▸ **EXERCISE**:
Check each line of the entries. Copy the ones that contain the string "Pingente".
== == ==
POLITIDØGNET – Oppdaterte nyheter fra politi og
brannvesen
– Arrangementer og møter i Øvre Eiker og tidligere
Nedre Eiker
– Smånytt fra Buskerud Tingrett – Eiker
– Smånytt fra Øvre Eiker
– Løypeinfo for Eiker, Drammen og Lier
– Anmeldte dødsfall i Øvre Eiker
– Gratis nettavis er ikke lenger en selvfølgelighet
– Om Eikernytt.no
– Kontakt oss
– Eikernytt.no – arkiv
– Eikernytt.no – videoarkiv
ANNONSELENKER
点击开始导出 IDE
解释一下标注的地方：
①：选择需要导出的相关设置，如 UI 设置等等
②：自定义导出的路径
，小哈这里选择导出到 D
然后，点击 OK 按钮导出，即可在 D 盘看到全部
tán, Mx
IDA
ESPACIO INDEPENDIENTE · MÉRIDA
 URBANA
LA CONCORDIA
== == ==
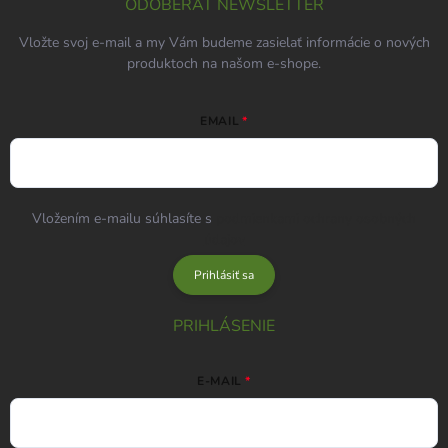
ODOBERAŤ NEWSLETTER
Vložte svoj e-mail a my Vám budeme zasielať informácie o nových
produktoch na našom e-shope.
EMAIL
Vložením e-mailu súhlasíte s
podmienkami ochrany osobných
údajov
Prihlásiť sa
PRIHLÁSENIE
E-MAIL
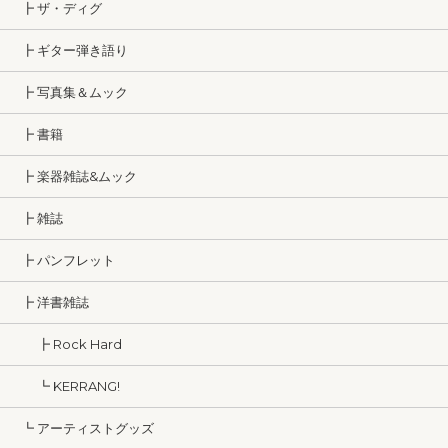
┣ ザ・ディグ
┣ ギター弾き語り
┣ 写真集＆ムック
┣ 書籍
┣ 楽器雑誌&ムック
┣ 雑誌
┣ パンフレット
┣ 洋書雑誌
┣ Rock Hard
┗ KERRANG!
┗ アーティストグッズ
== == ==
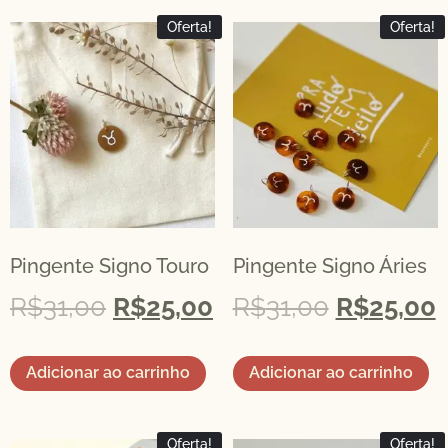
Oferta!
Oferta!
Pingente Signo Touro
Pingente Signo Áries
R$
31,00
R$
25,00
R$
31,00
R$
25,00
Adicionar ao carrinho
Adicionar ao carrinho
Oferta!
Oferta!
== == ==
▸ **WRITTEN SOLUTION**:
Pingente Signo Touro
Pingente Signo Áries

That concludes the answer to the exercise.